» **RECORDS SUPPLIED**:

══════════

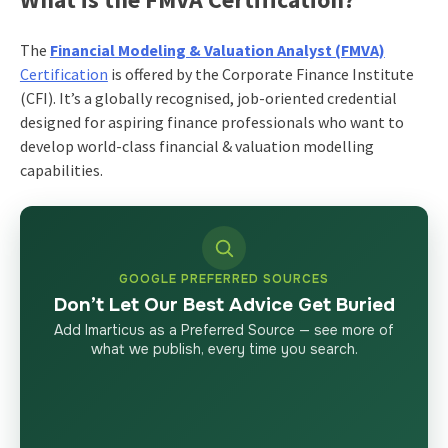
The
Financial Modeling & Valuation Analyst (FMVA)
Certification
is offered by the Corporate Finance Institute
(CFI). It’s a globally recognised, job-oriented credential
designed for aspiring finance professionals who want to
develop world-class financial & valuation modelling
capabilities.
GOOGLE PREFERRED SOURCES
Don’t Let Our Best Advice Get Buried
Add Imarticus as a Preferred Source — see more of
what we publish, every time you search.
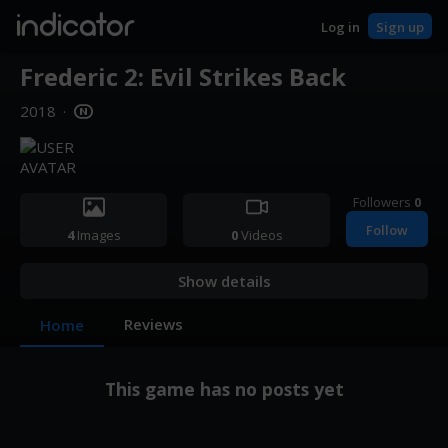
indicator
Log in
Sign up
Frederic 2: Evil Strikes Back
2018
·
Followers
0
Follow
4
Images
0
Videos
Show details
Reviews
Home
This game has no posts yet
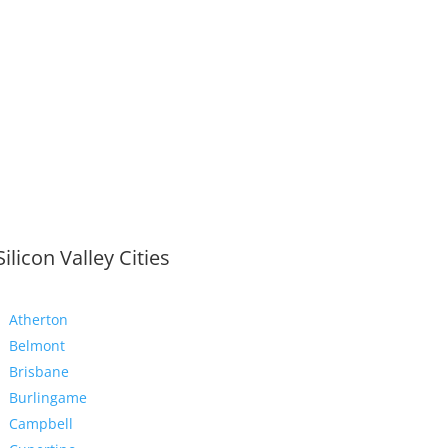
Silicon Valley Cities
Atherton
Belmont
Brisbane
Burlingame
Campbell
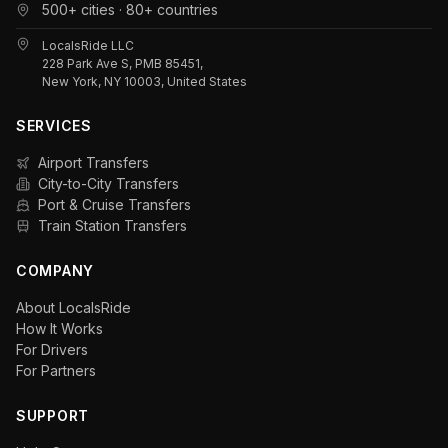
500+ cities · 80+ countries
LocalsRide LLC
228 Park Ave S, PMB 85451,
New York, NY 10003, United States
SERVICES
Airport Transfers
City-to-City Transfers
Port & Cruise Transfers
Train Station Transfers
COMPANY
About LocalsRide
How It Works
For Drivers
For Partners
SUPPORT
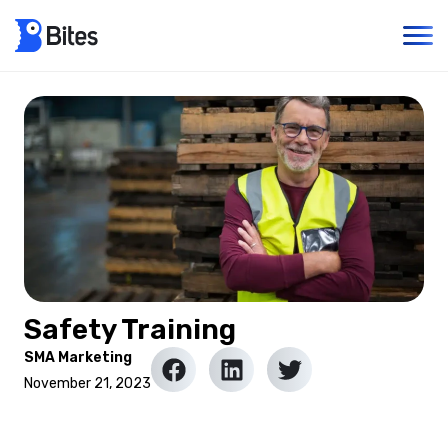
Safety Training
SMA Marketing
November 21, 2023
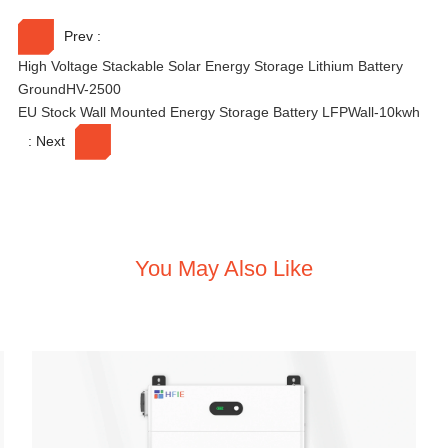
v
e
Prev :
:
High Voltage Stackable Solar Energy Storage Lithium Battery
GroundHV-2500
EU Stock Wall Mounted Energy Storage Battery LFPWall-10kwh
: Next
You May Also Like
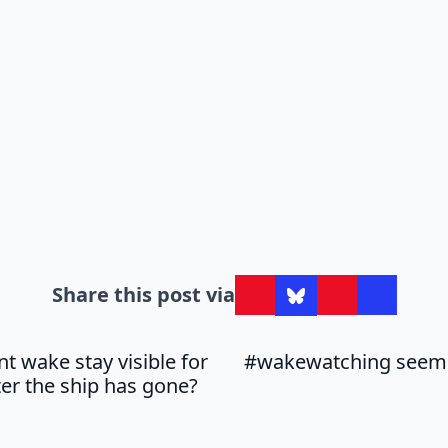
Share this post via
t wake stay visible for
#wakewatching seems
ter the ship has gone?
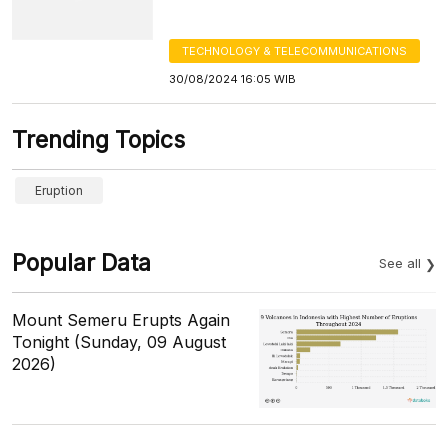
TECHNOLOGY & TELECOMMUNICATIONS
30/08/2024 16:05 WIB
Trending Topics
Eruption
Popular Data
See all
Mount Semeru Erupts Again
Tonight (Sunday, 09 August
2026)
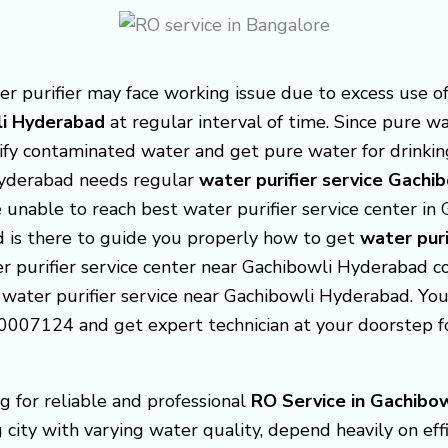
purifier may face working issue due to excess use of 
wli Hyderabad
at regular interval of time. Since pure w
rify contaminated water and get pure water for drinkin
Hyderabad needs regular
water purifier service Gachi
 unable to reach best water purifier service center i
d is there to guide you properly how to get
water puri
ter purifier service center near Gachibowli Hyderabad c
 water purifier service near Gachibowli Hyderabad. You c
007124 and get expert technician at your doorstep for
g for reliable and professional
RO Service in Gachibo
city with varying water quality, depend heavily on eff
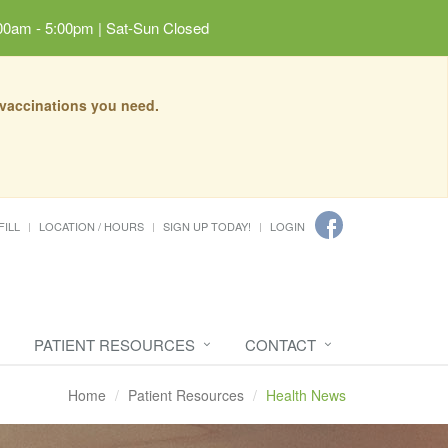
00am - 5:00pm | Sat-Sun Closed
 vaccinations you need.
FILL
LOCATION / HOURS
SIGN UP TODAY!
LOGIN
PATIENT RESOURCES
CONTACT
Home
Patient Resources
Health News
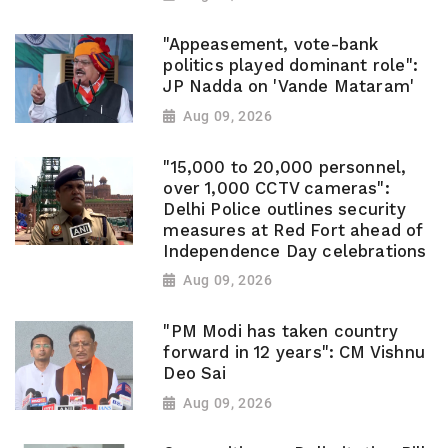
"Appeasement, vote-bank
politics played dominant role":
JP Nadda on 'Vande Mataram'
Aug 09, 2026
"15,000 to 20,000 personnel,
over 1,000 CCTV cameras":
Delhi Police outlines security
measures at Red Fort ahead of
Independence Day celebrations
Aug 09, 2026
"PM Modi has taken country
forward in 12 years": CM Vishnu
Deo Sai
Aug 09, 2026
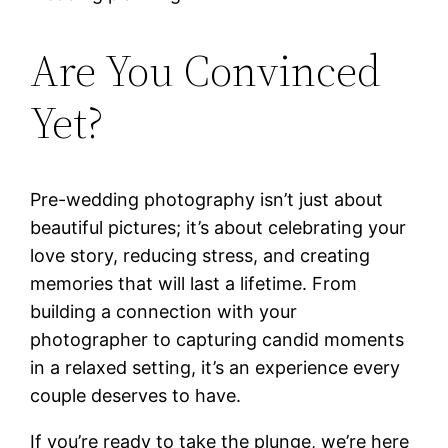
Are You Convinced
Yet?
Pre-wedding photography isn’t just about
beautiful pictures; it’s about celebrating your
love story, reducing stress, and creating
memories that will last a lifetime. From
building a connection with your
photographer to capturing candid moments
in a relaxed setting, it’s an experience every
couple deserves to have.
If you’re ready to take the plunge, we’re here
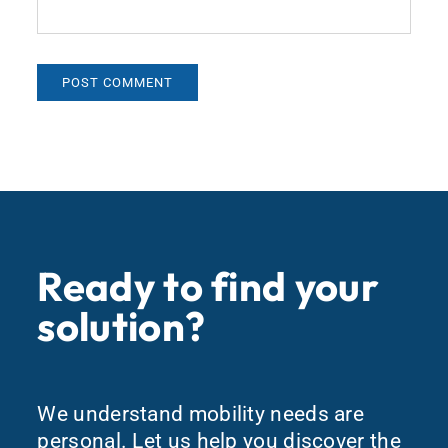
Ready to find your
solution?
We understand mobility needs are
personal. Let us help you discover the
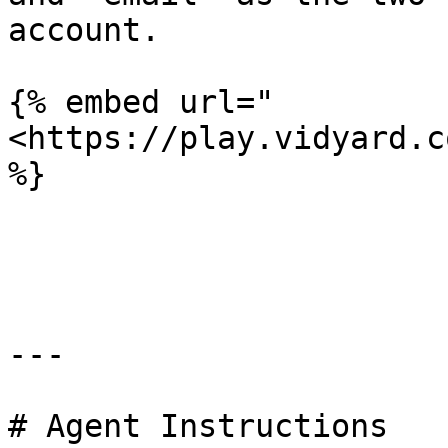
account.

{% embed url="
<https://play.vidyard.c
%}

---

# Agent Instructions
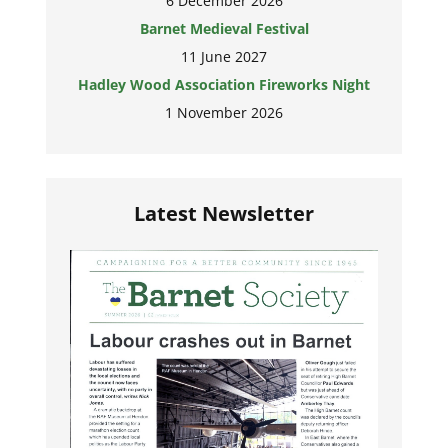
6 December 2026
Barnet Medieval Festival
11 June 2027
Hadley Wood Association Fireworks Night
1 November 2026
Latest Newsletter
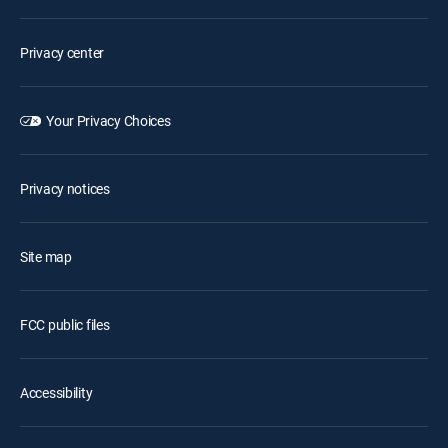
Privacy center
Your Privacy Choices
Privacy notices
Site map
FCC public files
Accessibility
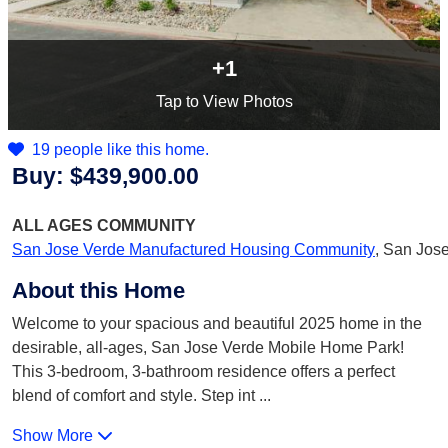
+1
Tap
to View Photos
19 people like this home.
Buy:
$439,900.00
ALL AGES
COMMUNITY
San Jose Verde Manufactured Housing Community
,
San Jose
About this Home
Welcome to your spacious and beautiful 2025 home in the
desirable, all-ages, San Jose Verde Mobile Home Park!
This 3-bedroom, 3-bathroom residence offers a perfect
blend of comfort and style. Step int
...
Show More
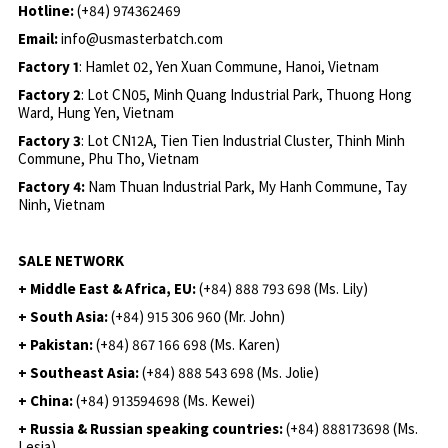
Hotline:
(+84) 974362469
Email:
info@usmasterbatch.com
Factory 1
: Hamlet 02, Yen Xuan Commune, Hanoi, Vietnam
Factory 2
: Lot CN05, Minh Quang Industrial Park, Thuong Hong
Ward, Hung Yen, Vietnam
Factory 3
: Lot CN12A, Tien Tien Industrial Cluster, Thinh Minh
Commune, Phu Tho, Vietnam
Factory 4:
Nam Thuan Industrial Park, My Hanh Commune, Tay
Ninh, Vietnam
SALE NETWORK
+ Middle East & Africa, EU:
(+84) 888 793 698 (Ms. Lily)
+ South Asia:
(+84) 915 306 960 (Mr. John)
+ Pakistan:
(+84) 867 166 698 (Ms. Karen)
+ Southeast Asia:
(+84) 888 543 698 (Ms. Jolie)
+ China:
(+84) 913594698 (Ms. Kewei)
+ Russia & Russian speaking countries:
(+84) 888173698 (Ms.
Lesia)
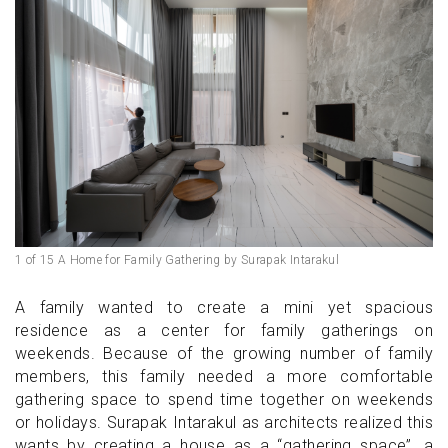
1 of 15 A Home for Family Gathering by Surapak Intarakul
A family wanted to create a mini yet spacious
residence as a center for family gatherings on
weekends. Because of the growing number of family
members, this family needed a more comfortable
gathering space to spend time together on weekends
or holidays. Surapak Intarakul as architects realized this
wants by creating a house as a “gathering space”, a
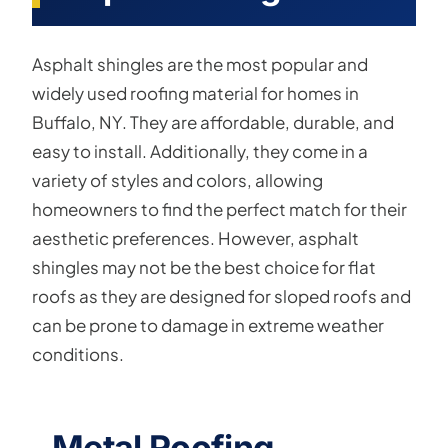
Asphalt shingles are the most popular and
widely used roofing material for homes in
Buffalo, NY. They are affordable, durable, and
easy to install. Additionally, they come in a
variety of styles and colors, allowing
homeowners to find the perfect match for their
aesthetic preferences. However, asphalt
shingles may not be the best choice for flat
roofs as they are designed for sloped roofs and
can be prone to damage in extreme weather
conditions.
Metal Roofing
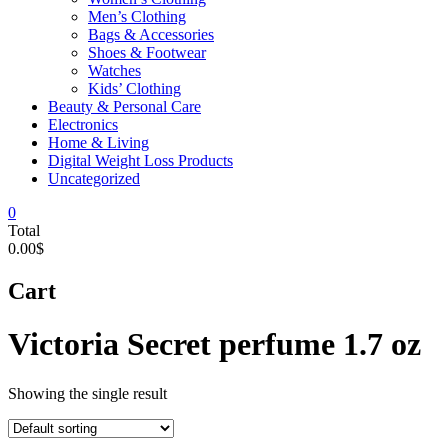
Men’s Clothing
Bags & Accessories
Shoes & Footwear
Watches
Kids’ Clothing
Beauty & Personal Care
Electronics
Home & Living
Digital Weight Loss Products
Uncategorized
0
Total
0.00$
Cart
Victoria Secret perfume 1.7 oz
Showing the single result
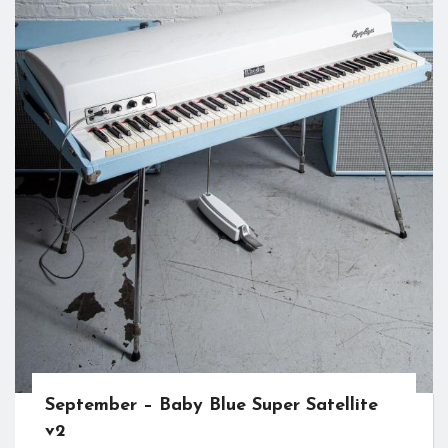
September – Baby Blue Super Satellite
v2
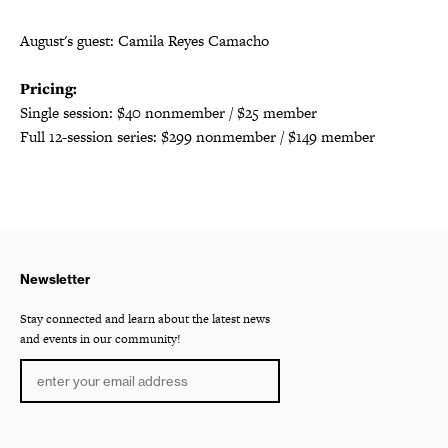
August's guest:
Camila Reyes Camacho
Pricing:
Single session: $40 nonmember / $25 member
Full 12-session series: $299 nonmember / $149 member
Newsletter
Stay connected and learn about the latest news
and events in our community!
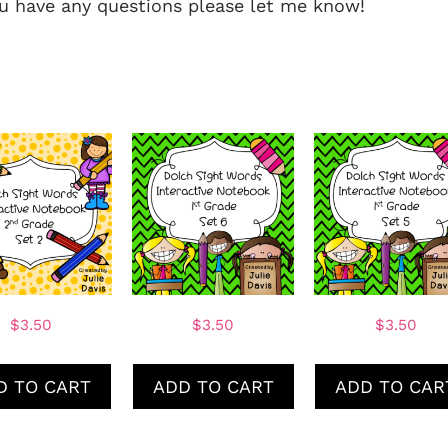
you have any questions please let me know!
$
3.50
$
3.50
$
3.50
D TO CART
ADD TO CART
ADD TO CAR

══════════

» **EXERCISE**: Extract all the entries word for word; omit any pictures.

» **FINISHED TASK**:
The
Financial Modeling & Valuation Analyst (FMVA)
Certification
is offered by the Corporate Finance Institute
(CFI). It’s a globally recognised, job-oriented credential
designed for aspiring finance professionals who want to
develop world-class financial & valuation modelling
capabilities.
GOOGLE PREFERRED SOURCES
Don’t Let Our Best Advice Get Buried
Add Imarticus as a Preferred Source — see more of
what we publish, every time you search.
indicator
Log in
Sign up
Frederic 2: Evil Strikes Back
2018
·
Followers
0
Follow
4
Images
0
Videos
Show details
Reviews
Home
This game has no posts yet
Silicon Valley Cities
Atherton
Belmont
Brisbane
Burlingame
Campbell
500+ cities · 80+ countries
LocalsRide LLC
228 Park Ave S, PMB 85451,
New York, NY 10003, United States
SERVICES
Airport Transfers
City-to-City Transfers
Port & Cruise Transfers
Train Station Transfers
COMPANY
About LocalsRide
How It Works
For Drivers
For Partners
SUPPORT
Safety Training
SMA Marketing
November 21, 2023
v
e
Prev :
:
High Voltage Stackable Solar Energy Storage Lithium Battery
GroundHV-2500
EU Stock Wall Mounted Energy Storage Battery LFPWall-10kwh
: Next
You May Also Like
Share this post via
t wake stay visible for
#wakewatching seems
ter the ship has gone?
TECHNOLOGY & TELECOMMUNICATIONS
30/08/2024 16:05 WIB
Trending Topics
Eruption
Popular Data
See all
Mount Semeru Erupts Again
Tonight (Sunday, 09 August
2026)
purifier may face working issue due to excess use of 
wli Hyderabad
at regular interval of time. Since pure w
rify contaminated water and get pure water for drinkin
Hyderabad needs regular
water purifier service Gachi
 unable to reach best water purifier service center i
d is there to guide you properly how to get
water puri
ter purifier service center near Gachibowli Hyderabad c
 water purifier service near Gachibowli Hyderabad. You c
007124 and get expert technician at your doorstep for
g for reliable and professional
RO Service in Gachibo
city with varying water quality, depend heavily on eff
00am - 5:00pm | Sat-Sun Closed
 vaccinations you need.
FILL
LOCATION / HOURS
SIGN UP TODAY!
LOGIN
PATIENT RESOURCES
CONTACT
Home
Patient Resources
Health News
"Appeasement, vote-bank
politics played dominant role":
JP Nadda on 'Vande Mataram'
Aug 09, 2026
"15,000 to 20,000 personnel,
over 1,000 CCTV cameras":
Delhi Police outlines security
measures at Red Fort ahead of
Independence Day celebrations
Aug 09, 2026
"PM Modi has taken country
forward in 12 years": CM Vishnu
Deo Sai
Aug 09, 2026
Are You Convinced
Yet?
Pre-wedding photography isn’t just about
beautiful pictures; it’s about celebrating your
love story, reducing stress, and creating
memories that will last a lifetime. From
building a connection with your
photographer to capturing candid moments
in a relaxed setting, it’s an experience every
couple deserves to have.
If you’re ready to take the plunge, we’re here
Ready to find your
solution?
We understand mobility needs are
personal. Let us help you discover the
account.

{% embed url="
<https://play.vidyard.c
%}

---

# Agent Instructions
6 December 2026
Barnet Medieval Festival
11 June 2027
Hadley Wood Association Fireworks Night
1 November 2026
Latest Newsletter
Privacy center
Your Privacy Choices
Privacy notices
Site map
FCC public files
Accessibility
+1
Tap
to View Photos
19 people like this home.
Buy:
$439,900.00
ALL AGES
COMMUNITY
San Jose Verde Manufactured Housing Community
,
San Jose
About this Home
Welcome to your spacious and beautiful 2025 home in the
desirable, all-ages, San Jose Verde Mobile Home Park!
This 3-bedroom, 3-bathroom residence offers a perfect
blend of comfort and style. Step int
...
Show More
Hotline:
(+84) 974362469
Email:
info@usmasterbatch.com
Factory 1
: Hamlet 02, Yen Xuan Commune, Hanoi, Vietnam
Factory 2
: Lot CN05, Minh Quang Industrial Park, Thuong Hong
Ward, Hung Yen, Vietnam
Factory 3
: Lot CN12A, Tien Tien Industrial Cluster, Thinh Minh
Commune, Phu Tho, Vietnam
Factory 4:
Nam Thuan Industrial Park, My Hanh Commune, Tay
Ninh, Vietnam
SALE NETWORK
+ Middle East & Africa, EU:
(+84) 888 793 698 (Ms. Lily)
+ South Asia:
(+84) 915 306 960 (Mr. John)
+ Pakistan:
(+84) 867 166 698 (Ms. Karen)
+ Southeast Asia:
(+84) 888 543 698 (Ms. Jolie)
+ China:
(+84) 913594698 (Ms. Kewei)
+ Russia & Russian speaking countries:
(+84) 888173698 (Ms.
Lesia)
1 of 15 A Home for Family Gathering by Surapak Intarakul
A family wanted to create a mini yet spacious
residence as a center for family gatherings on
weekends. Because of the growing number of family
members, this family needed a more comfortable
gathering space to spend time together on weekends
or holidays. Surapak Intarakul as architects realized this
wants by creating a house as a “gathering space”, a
Asphalt shingles are the most popular and
widely used roofing material for homes in
Buffalo, NY. They are affordable, durable, and
easy to install. Additionally, they come in a
variety of styles and colors, allowing
homeowners to find the perfect match for their
aesthetic preferences. However, asphalt
shingles may not be the best choice for flat
roofs as they are designed for sloped roofs and
can be prone to damage in extreme weather
conditions.
Metal Roofing
Men’s Clothing
Bags & Accessories
Shoes & Footwear
Watches
Kids’ Clothing
Beauty & Personal Care
Electronics
Home & Living
Digital Weight Loss Products
Uncategorized
0
Total
0.00$
Cart
Victoria Secret perfume 1.7 oz
Showing the single result
September – Baby Blue Super Satellite
v2
August's guest:
Camila Reyes Camacho
Pricing:
Single session: $40 nonmember / $25 member
Full 12-session series: $299 nonmember / $149 member
Newsletter
Stay connected and learn about the latest news
and events in our community!
you have any questions please let me know!
$
3.50
$
3.50
$
3.50
D TO CART
ADD TO CART
ADD TO CAR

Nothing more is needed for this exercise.